Thursday, January 1, 2009

The sum of human emotion

The sum of human emotion

Man doing maths
Anger, relief and disappointment - that's what sums can do
Tears, tantrums and murder. Far from being a cold and rational exercise, maths can provoke the full range of human emotions, explains Professor Ian Stewart.

In these days when wearing your heart on your sleeve is seen as qualifying you to be a true human being, rather than some robotic control freak, scientists and mathematicians are often viewed as being far too rational to be truly human.

Especially mathematicians, who spend all their days doing boring sums in some remote world of the intellect.

Some news, guys: it's not true.

Not just that we don't spend our time doing sums, but also we possess entirely normal human emotions - and express them.

Agreed, mathematicians are seldom seen bursting into tears or shouting in the streets, but that's mostly because mathematicians are seldom seen. Or, more to the point, seldom noticed, because there are hundreds of thousands of mathematically qualified people in British society, working in a huge range of jobs.

Shouting matches

And it's true that the way mathematics is usually presented strips out the emotional element - but the same goes for banking, architecture, whatever.

Anyone who has ever been to a mathematics conference, or sat in a mathematics department common room, notices very quickly that not only are mathematicians emotionally committed to their subject, but the emotions often run high. Shouting matches are not unusual.

The only time mathematics has driven me to tears was when I was 10

There is an important difference, however: when two mathematicians are arguing at the tops of their voices, eventually one of them says: "Oops, sorry, I've just seen why you're right." And the two are once more the best of friends and go off to the pub together.

One of the great emotional TV moments for mathematics was John Lynch's wonderful programme about Andrew Wiles's solution to Fermat's Lat Theorem, a famous problem that had baffled mathematicians for 350 years.

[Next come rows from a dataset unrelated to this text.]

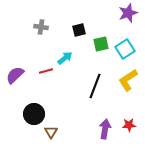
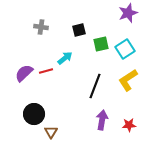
purple semicircle: moved 9 px right, 2 px up
purple arrow: moved 3 px left, 9 px up
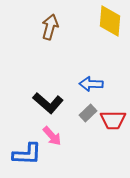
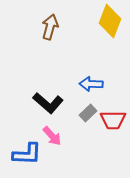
yellow diamond: rotated 16 degrees clockwise
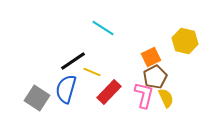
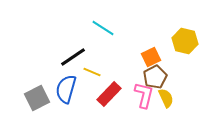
black line: moved 4 px up
red rectangle: moved 2 px down
gray square: rotated 30 degrees clockwise
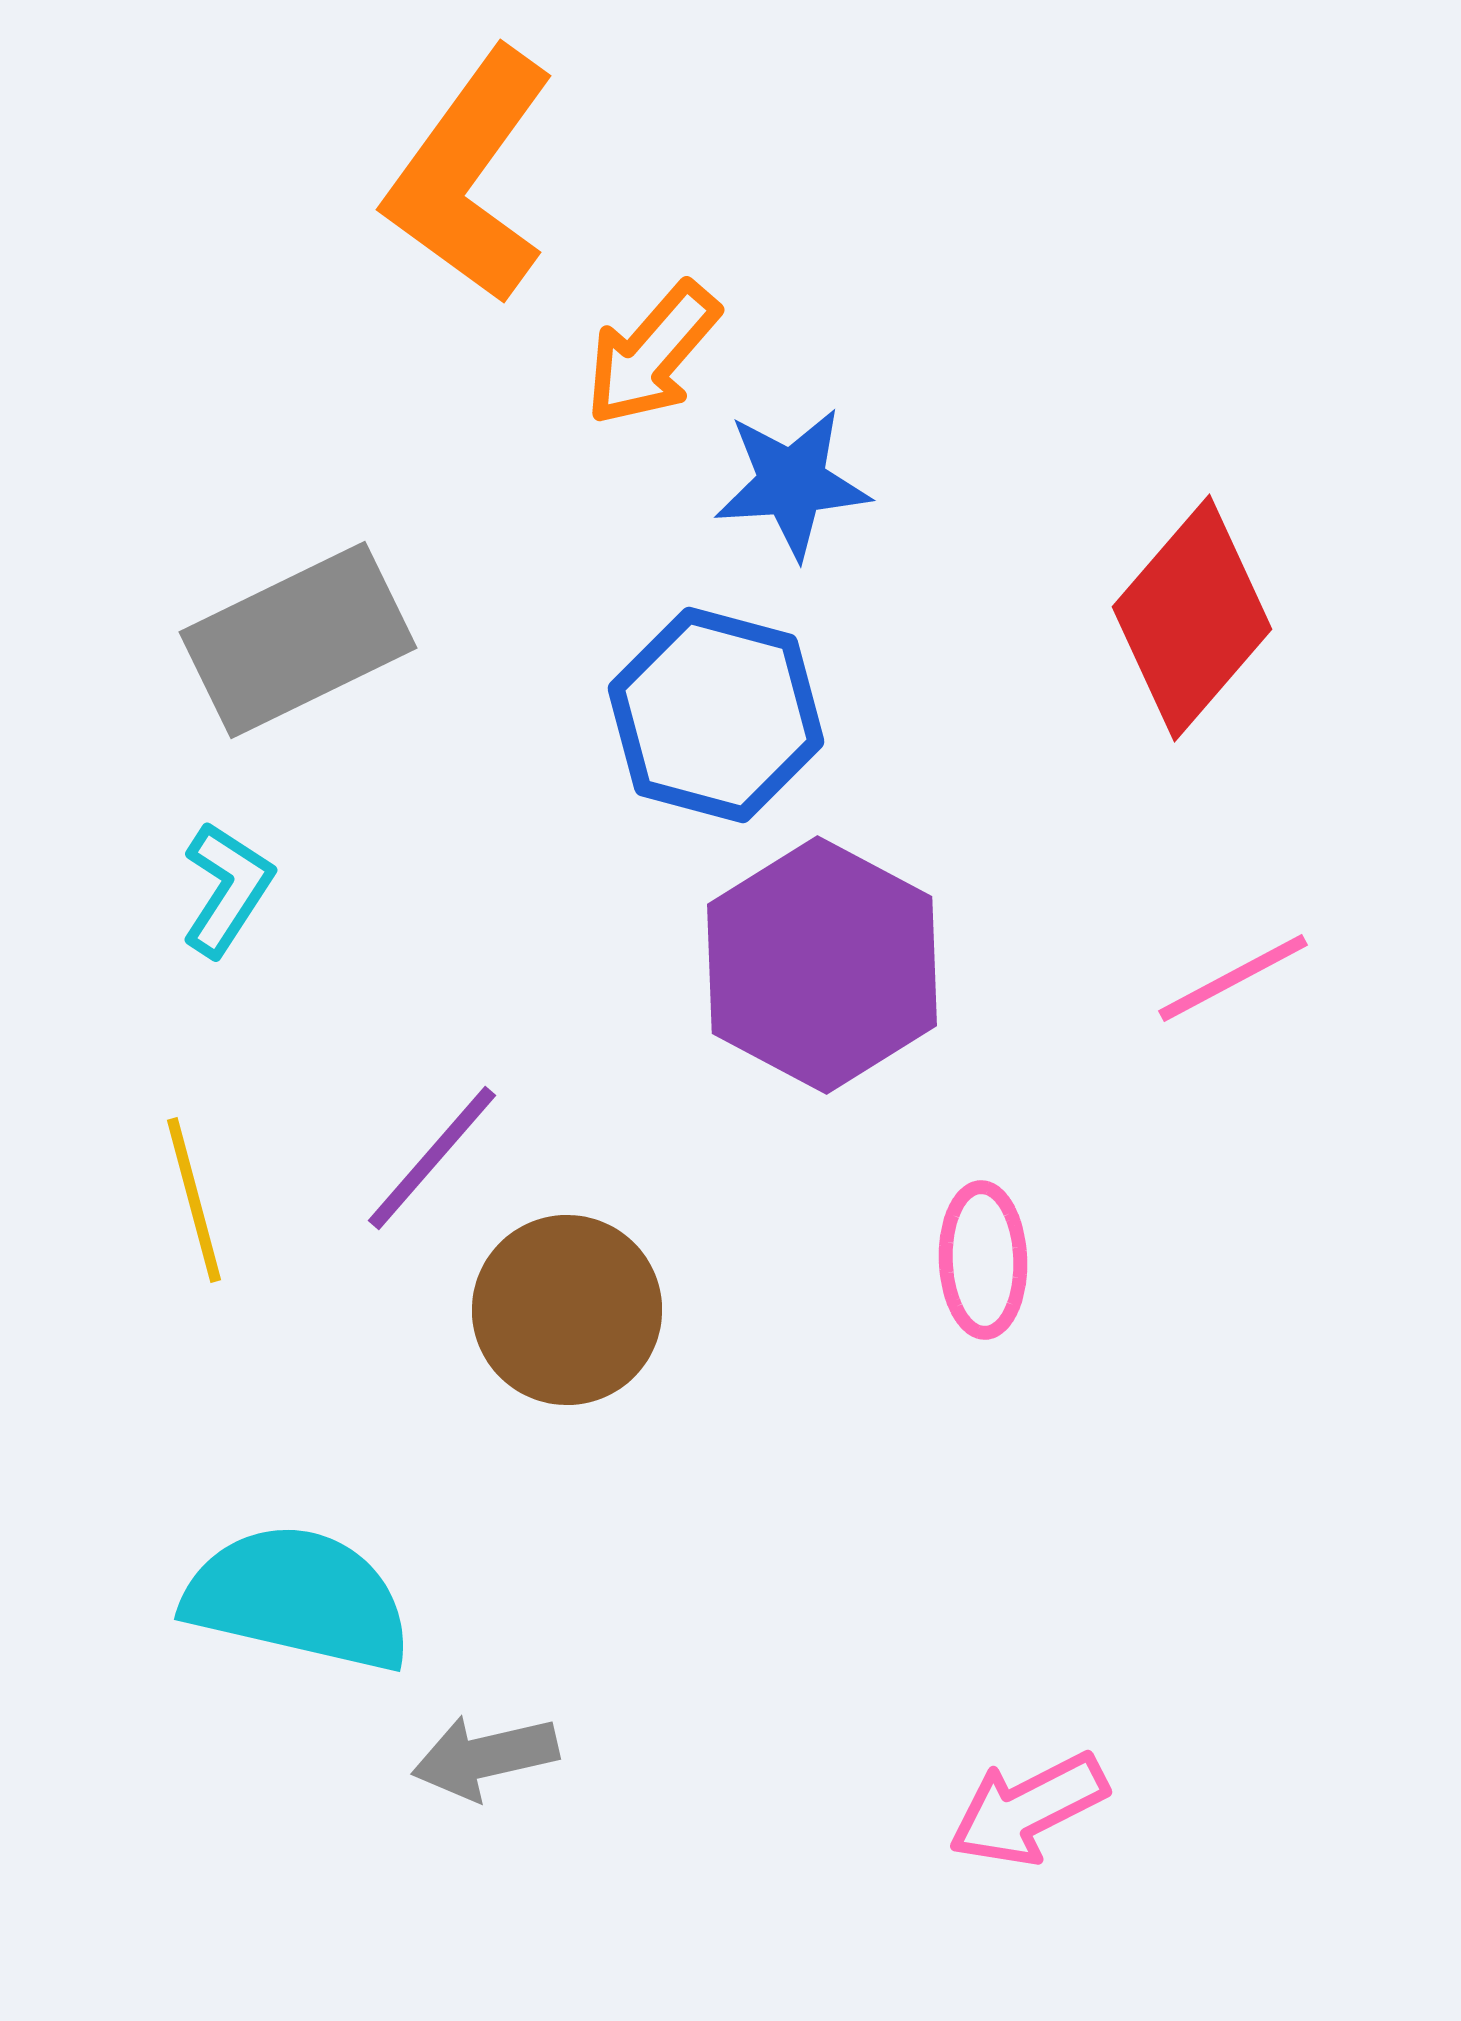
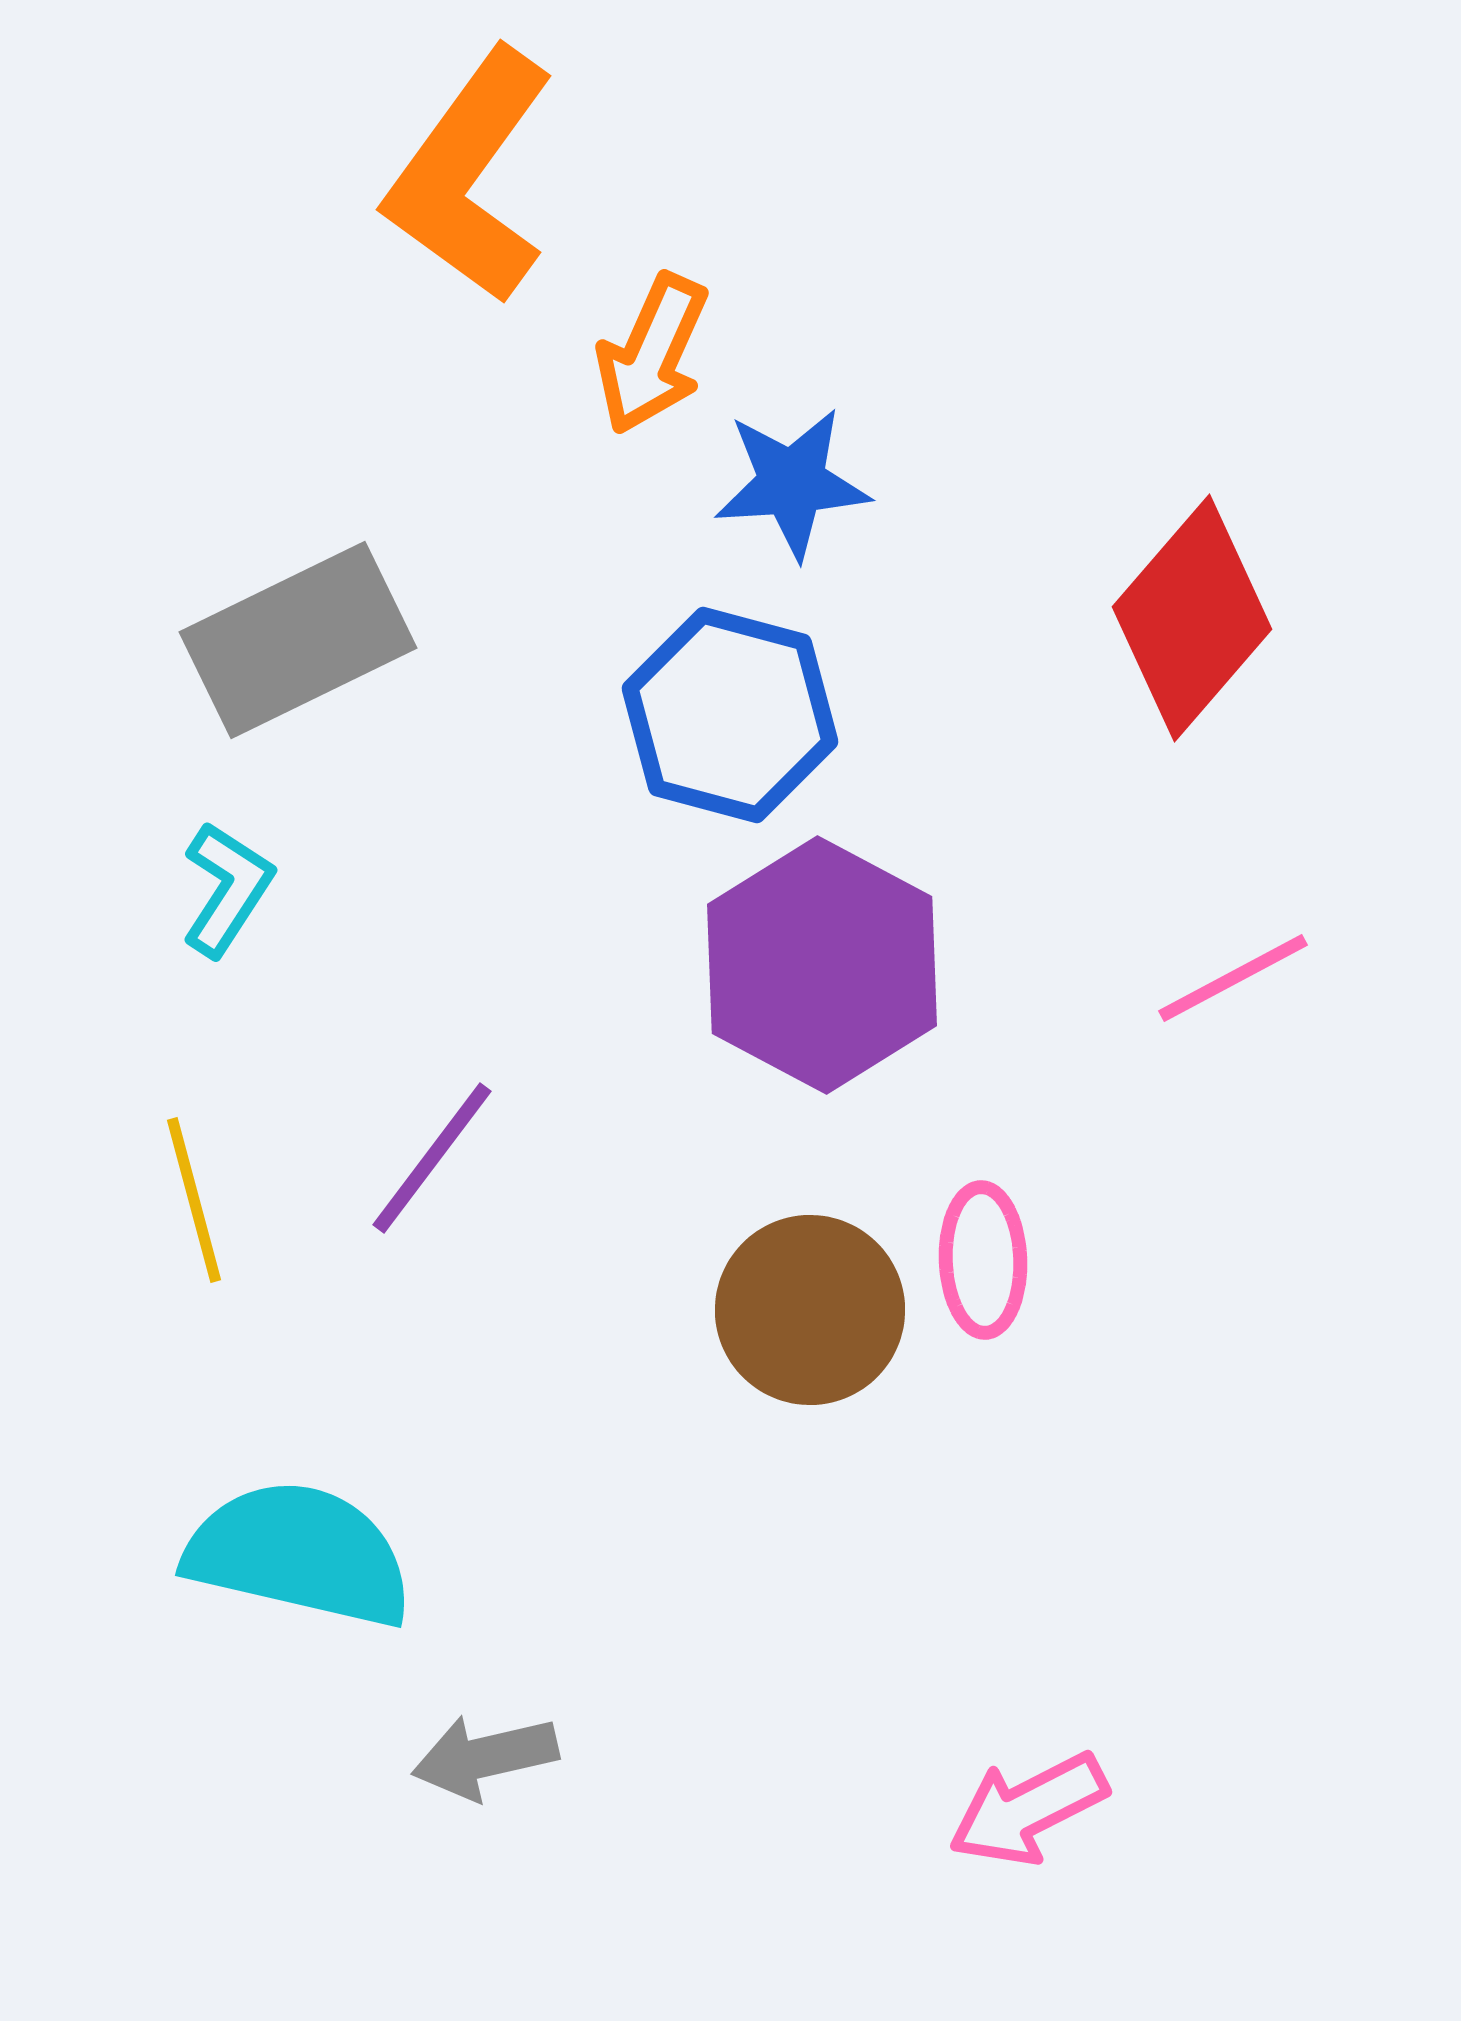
orange arrow: rotated 17 degrees counterclockwise
blue hexagon: moved 14 px right
purple line: rotated 4 degrees counterclockwise
brown circle: moved 243 px right
cyan semicircle: moved 1 px right, 44 px up
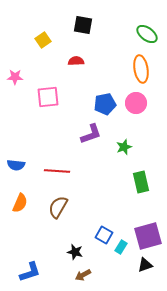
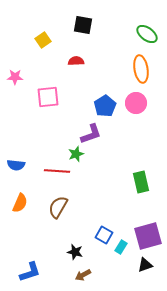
blue pentagon: moved 2 px down; rotated 20 degrees counterclockwise
green star: moved 48 px left, 7 px down
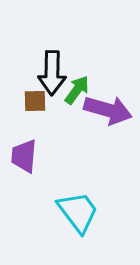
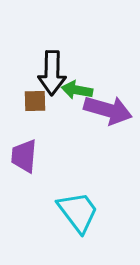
green arrow: rotated 116 degrees counterclockwise
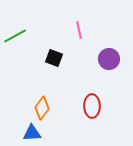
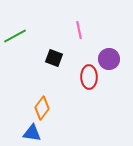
red ellipse: moved 3 px left, 29 px up
blue triangle: rotated 12 degrees clockwise
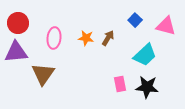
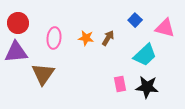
pink triangle: moved 1 px left, 2 px down
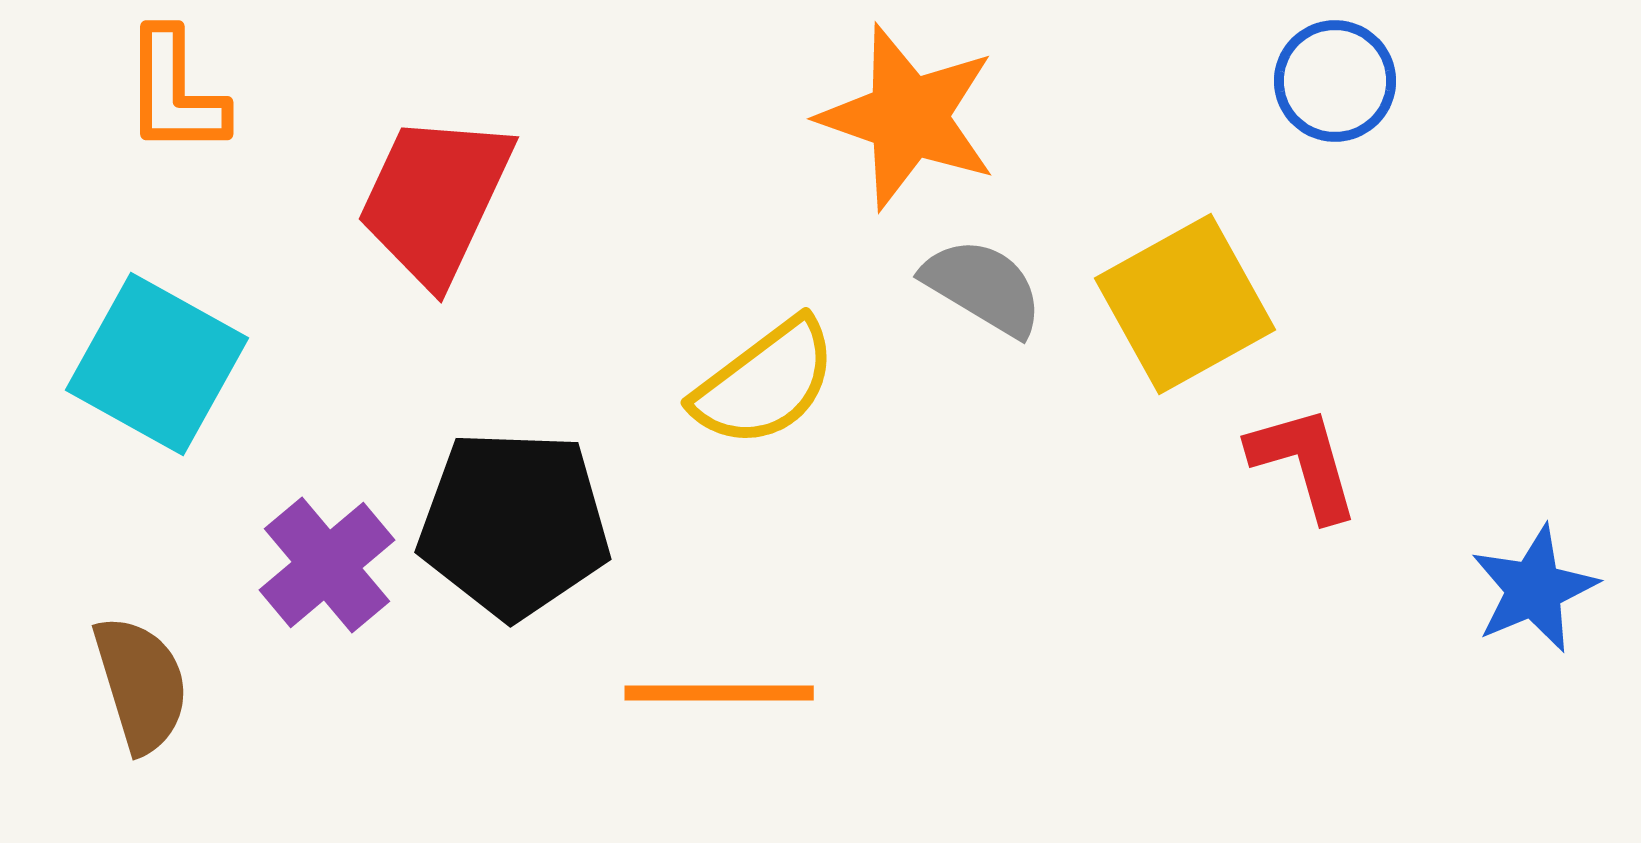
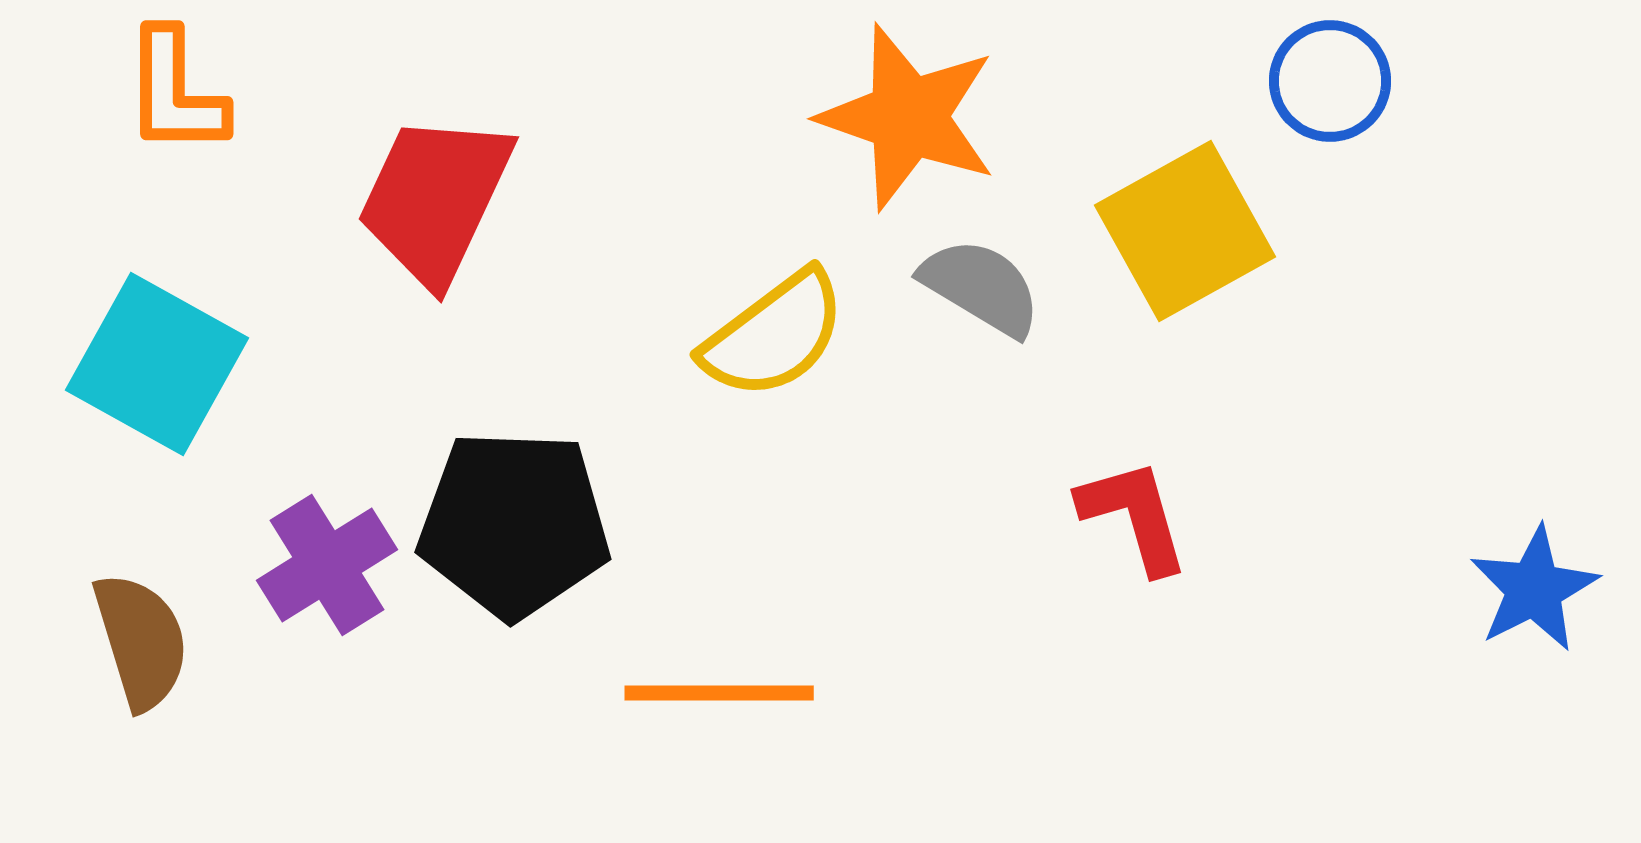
blue circle: moved 5 px left
gray semicircle: moved 2 px left
yellow square: moved 73 px up
yellow semicircle: moved 9 px right, 48 px up
red L-shape: moved 170 px left, 53 px down
purple cross: rotated 8 degrees clockwise
blue star: rotated 4 degrees counterclockwise
brown semicircle: moved 43 px up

Relating how his epoch-making solution very nearly collapsed because of a logical error, Wiles is on the verge of tears. The entire programme shows how committed mathematicians are to their research; how solving a problem becomes a kind of personal quest.

Dorothy Parker once said that the movie actress Katharine Hepburn ran "the gamut of emotions from A to B". Mathematicians may not quite manage A to Z, but they get a good way into the alphabet - joy, sadness, a sense of beauty, anger, relief, worry, disappointment.

Maths lecture on the BBC
Hold back the tears

Even a casual glance at the lives of some of the subject's greats should dispel the notion of mathematicians as ultra-rational calculating machines. Leopold Kronecker's dislike of Georg Cantor's new theory of infinite numbers drove Cantor to a nervous breakdown.